-- Work instructions --
Give again, word for word, every line below from the one that has "működésével a legmagasabb" through the one that has "Tovább olvasom →", both included, and no others.

(Page-level text extractions)
-- Opening Marker --
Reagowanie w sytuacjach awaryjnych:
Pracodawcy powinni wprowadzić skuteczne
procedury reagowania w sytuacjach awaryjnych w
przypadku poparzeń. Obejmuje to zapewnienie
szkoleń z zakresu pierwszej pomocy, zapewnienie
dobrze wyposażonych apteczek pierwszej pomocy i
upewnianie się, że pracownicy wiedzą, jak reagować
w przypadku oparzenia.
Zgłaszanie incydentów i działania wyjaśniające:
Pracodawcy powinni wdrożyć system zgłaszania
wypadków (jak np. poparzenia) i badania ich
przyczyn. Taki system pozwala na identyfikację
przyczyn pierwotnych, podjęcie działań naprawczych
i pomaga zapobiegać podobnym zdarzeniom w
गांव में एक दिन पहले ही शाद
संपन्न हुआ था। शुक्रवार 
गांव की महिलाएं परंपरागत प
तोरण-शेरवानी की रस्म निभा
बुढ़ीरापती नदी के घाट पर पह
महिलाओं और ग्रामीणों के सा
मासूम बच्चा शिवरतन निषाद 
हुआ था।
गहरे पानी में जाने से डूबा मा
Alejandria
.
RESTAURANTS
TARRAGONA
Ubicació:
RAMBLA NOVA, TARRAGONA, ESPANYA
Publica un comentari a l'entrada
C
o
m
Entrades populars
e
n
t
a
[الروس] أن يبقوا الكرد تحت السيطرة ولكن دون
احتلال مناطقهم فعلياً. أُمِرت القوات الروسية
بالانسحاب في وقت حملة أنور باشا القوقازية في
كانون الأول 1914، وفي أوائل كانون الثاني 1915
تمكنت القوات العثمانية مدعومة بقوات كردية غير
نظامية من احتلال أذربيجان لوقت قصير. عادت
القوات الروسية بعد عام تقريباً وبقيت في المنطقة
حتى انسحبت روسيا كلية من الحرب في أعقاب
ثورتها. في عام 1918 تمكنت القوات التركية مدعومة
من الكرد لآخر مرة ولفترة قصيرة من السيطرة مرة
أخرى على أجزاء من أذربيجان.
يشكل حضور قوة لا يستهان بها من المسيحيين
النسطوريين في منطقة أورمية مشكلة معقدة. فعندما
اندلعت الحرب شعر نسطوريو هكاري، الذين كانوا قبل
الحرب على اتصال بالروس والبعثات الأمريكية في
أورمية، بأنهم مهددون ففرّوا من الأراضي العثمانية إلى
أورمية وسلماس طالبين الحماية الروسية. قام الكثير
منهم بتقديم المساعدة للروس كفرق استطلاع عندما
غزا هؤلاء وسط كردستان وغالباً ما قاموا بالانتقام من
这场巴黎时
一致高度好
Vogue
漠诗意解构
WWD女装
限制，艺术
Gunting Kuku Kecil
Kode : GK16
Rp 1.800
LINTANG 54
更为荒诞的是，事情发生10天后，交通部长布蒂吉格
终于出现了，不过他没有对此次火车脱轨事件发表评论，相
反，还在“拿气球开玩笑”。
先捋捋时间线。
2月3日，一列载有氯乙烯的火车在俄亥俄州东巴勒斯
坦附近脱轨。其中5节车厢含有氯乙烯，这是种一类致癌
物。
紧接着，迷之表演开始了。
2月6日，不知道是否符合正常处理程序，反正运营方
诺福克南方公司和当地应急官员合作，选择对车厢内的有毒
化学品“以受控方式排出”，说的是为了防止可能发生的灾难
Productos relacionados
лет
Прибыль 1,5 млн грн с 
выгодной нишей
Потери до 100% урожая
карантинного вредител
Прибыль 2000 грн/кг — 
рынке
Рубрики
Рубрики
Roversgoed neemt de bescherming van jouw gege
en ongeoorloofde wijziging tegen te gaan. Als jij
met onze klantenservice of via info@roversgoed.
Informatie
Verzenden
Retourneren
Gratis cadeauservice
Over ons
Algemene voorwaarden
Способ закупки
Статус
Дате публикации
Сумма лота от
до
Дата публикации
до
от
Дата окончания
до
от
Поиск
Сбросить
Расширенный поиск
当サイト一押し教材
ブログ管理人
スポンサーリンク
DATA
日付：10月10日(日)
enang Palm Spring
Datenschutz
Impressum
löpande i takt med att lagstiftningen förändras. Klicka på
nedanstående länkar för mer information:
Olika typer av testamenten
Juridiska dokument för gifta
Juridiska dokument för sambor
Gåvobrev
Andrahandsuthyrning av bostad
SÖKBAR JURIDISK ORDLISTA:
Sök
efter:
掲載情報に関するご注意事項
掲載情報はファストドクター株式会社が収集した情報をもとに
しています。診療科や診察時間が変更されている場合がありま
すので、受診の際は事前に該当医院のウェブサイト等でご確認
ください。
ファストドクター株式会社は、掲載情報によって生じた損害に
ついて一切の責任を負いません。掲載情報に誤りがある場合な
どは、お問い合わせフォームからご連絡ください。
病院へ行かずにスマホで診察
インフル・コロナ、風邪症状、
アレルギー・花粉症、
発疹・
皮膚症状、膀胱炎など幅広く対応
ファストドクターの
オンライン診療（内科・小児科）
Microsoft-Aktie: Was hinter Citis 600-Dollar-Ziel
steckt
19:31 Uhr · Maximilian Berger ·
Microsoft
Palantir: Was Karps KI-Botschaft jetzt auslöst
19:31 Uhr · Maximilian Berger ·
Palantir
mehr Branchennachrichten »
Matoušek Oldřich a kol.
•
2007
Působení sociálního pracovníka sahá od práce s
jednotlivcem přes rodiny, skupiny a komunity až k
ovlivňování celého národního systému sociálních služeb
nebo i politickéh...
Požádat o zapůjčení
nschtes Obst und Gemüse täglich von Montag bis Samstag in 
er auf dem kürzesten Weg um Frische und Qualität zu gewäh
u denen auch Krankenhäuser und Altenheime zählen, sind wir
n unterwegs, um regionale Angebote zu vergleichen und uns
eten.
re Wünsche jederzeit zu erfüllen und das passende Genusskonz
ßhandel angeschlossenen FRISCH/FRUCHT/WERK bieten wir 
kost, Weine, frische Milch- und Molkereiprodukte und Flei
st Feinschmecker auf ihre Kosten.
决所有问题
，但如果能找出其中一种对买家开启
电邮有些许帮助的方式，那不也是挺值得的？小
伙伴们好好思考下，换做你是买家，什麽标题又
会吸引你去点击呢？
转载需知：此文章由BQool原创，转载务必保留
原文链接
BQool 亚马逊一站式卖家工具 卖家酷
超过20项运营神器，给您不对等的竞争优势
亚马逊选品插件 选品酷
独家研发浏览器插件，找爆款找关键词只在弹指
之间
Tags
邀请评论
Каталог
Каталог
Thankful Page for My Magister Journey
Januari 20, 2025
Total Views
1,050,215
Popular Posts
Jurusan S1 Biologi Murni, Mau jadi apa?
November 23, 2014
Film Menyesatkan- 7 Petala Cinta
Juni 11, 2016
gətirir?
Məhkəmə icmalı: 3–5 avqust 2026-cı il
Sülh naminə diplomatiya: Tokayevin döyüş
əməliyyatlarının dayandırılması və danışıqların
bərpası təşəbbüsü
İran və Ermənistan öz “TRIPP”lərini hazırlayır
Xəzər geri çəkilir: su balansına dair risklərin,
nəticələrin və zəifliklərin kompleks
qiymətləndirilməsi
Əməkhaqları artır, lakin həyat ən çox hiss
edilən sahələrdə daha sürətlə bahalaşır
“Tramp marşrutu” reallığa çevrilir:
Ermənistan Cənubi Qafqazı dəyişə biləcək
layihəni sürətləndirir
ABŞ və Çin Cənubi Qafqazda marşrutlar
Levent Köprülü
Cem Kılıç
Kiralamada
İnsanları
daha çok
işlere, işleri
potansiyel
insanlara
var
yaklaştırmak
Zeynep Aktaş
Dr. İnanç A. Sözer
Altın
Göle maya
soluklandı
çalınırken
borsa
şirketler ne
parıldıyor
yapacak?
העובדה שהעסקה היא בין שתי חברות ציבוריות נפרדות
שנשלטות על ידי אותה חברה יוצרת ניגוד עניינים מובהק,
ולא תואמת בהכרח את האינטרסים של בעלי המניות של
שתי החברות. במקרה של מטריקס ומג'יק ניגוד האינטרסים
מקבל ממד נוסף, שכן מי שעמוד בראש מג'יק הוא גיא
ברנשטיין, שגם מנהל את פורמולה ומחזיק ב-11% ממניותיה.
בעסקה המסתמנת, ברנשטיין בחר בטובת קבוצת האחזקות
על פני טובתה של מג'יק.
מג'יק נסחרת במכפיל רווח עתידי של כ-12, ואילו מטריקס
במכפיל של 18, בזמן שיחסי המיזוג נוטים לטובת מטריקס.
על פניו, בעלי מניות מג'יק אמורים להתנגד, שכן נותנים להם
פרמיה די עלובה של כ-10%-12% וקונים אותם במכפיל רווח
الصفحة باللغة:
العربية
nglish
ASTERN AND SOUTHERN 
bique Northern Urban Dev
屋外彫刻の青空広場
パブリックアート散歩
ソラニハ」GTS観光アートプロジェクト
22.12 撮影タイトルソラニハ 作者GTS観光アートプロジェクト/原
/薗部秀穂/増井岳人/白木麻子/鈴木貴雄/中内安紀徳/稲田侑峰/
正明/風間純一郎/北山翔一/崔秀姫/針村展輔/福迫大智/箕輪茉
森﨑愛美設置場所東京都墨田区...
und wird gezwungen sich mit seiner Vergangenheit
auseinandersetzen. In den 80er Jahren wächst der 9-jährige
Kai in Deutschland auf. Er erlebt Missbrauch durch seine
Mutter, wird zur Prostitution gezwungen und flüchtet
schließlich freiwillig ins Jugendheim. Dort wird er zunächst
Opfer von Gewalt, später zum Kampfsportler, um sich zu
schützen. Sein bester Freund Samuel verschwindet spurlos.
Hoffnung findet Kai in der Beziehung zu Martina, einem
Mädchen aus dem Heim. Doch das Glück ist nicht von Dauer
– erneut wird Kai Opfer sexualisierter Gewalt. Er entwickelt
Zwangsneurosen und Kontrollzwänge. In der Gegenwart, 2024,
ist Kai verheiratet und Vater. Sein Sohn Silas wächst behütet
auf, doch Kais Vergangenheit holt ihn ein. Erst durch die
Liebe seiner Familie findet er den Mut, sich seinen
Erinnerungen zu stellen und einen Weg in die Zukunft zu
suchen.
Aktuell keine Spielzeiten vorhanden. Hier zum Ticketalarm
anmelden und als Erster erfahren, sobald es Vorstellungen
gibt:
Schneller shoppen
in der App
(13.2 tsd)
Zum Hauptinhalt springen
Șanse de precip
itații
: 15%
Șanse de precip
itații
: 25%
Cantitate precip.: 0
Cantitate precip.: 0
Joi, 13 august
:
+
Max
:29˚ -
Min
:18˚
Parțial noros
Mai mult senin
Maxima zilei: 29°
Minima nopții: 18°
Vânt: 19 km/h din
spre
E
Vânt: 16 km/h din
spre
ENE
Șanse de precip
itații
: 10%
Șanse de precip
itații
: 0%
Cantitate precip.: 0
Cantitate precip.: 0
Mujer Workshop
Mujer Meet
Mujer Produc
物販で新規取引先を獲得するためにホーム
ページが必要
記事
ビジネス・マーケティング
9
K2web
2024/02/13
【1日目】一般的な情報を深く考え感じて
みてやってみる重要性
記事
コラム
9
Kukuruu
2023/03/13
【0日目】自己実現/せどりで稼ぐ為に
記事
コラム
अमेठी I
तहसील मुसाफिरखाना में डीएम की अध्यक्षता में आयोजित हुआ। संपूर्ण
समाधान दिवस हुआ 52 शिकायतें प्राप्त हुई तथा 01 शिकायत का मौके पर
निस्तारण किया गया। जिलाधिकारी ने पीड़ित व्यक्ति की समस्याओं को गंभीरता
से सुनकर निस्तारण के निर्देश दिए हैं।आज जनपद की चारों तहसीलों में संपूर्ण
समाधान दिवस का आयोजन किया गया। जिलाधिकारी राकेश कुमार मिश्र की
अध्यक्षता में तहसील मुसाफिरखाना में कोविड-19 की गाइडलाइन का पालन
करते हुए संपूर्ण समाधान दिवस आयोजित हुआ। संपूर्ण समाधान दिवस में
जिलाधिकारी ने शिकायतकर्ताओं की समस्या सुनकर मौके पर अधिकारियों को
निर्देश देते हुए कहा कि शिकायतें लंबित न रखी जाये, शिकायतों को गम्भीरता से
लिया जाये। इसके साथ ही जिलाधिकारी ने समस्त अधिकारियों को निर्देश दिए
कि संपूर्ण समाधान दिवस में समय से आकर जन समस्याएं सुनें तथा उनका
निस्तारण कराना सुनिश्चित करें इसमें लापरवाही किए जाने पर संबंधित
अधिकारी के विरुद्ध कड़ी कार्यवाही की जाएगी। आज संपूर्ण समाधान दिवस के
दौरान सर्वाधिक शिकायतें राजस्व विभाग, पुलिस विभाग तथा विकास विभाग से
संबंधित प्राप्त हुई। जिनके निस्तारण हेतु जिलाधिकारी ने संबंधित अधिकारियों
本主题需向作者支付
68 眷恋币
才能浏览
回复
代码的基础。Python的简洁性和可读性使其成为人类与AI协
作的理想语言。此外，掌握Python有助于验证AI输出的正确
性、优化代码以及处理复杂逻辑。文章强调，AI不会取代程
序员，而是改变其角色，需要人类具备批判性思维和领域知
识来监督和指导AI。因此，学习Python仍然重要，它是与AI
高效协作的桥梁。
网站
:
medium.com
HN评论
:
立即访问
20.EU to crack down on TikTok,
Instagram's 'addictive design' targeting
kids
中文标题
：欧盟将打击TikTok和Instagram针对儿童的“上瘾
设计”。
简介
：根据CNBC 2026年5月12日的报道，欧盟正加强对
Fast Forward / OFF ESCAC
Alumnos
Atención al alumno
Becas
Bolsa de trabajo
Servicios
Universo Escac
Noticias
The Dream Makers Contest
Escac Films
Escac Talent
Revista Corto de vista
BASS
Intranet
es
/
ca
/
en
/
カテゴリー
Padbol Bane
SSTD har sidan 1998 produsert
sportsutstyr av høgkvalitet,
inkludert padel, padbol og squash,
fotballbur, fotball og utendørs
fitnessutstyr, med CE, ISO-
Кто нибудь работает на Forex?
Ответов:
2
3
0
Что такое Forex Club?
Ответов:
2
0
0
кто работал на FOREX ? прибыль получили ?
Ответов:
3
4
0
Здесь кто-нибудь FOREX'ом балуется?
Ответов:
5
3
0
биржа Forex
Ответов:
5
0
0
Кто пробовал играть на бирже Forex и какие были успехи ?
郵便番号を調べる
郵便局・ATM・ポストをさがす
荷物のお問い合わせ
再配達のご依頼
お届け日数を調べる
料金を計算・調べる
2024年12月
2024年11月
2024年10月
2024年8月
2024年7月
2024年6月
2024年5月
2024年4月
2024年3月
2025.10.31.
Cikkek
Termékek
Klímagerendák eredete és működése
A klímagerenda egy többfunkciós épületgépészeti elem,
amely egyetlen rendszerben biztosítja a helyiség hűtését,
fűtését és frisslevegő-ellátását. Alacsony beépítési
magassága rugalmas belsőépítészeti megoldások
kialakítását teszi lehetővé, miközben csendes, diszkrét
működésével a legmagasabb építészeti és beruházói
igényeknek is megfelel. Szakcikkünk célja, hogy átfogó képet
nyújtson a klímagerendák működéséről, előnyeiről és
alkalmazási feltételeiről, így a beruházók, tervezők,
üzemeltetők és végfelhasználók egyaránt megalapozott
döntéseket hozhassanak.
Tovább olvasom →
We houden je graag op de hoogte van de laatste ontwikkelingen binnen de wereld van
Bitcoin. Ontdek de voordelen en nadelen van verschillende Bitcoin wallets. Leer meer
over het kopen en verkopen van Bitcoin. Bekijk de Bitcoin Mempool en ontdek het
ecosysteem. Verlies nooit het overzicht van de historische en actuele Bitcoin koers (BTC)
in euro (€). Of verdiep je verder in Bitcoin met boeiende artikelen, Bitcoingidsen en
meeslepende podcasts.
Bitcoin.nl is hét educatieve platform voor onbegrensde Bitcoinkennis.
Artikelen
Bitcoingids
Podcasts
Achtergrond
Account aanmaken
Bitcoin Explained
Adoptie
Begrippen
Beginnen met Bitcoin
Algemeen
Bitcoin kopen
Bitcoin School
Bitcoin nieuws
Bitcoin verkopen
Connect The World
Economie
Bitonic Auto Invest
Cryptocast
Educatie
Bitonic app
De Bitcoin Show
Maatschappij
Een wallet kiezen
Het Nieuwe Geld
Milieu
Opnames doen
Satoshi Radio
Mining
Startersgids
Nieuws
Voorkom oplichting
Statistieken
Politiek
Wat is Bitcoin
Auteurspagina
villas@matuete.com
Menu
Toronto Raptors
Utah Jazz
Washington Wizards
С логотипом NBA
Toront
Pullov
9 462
-- Closing Marker --
-- Response box --
működésével a legmagasabb építészeti és beruházói
igényeknek is megfelel. Szakcikkünk célja, hogy átfogó képet
nyújtson a klímagerendák működéséről, előnyeiről és
alkalmazási feltételeiről, így a beruházók, tervezők,
üzemeltetők és végfelhasználók egyaránt megalapozott
döntéseket hozhassanak.
Tovább olvasom →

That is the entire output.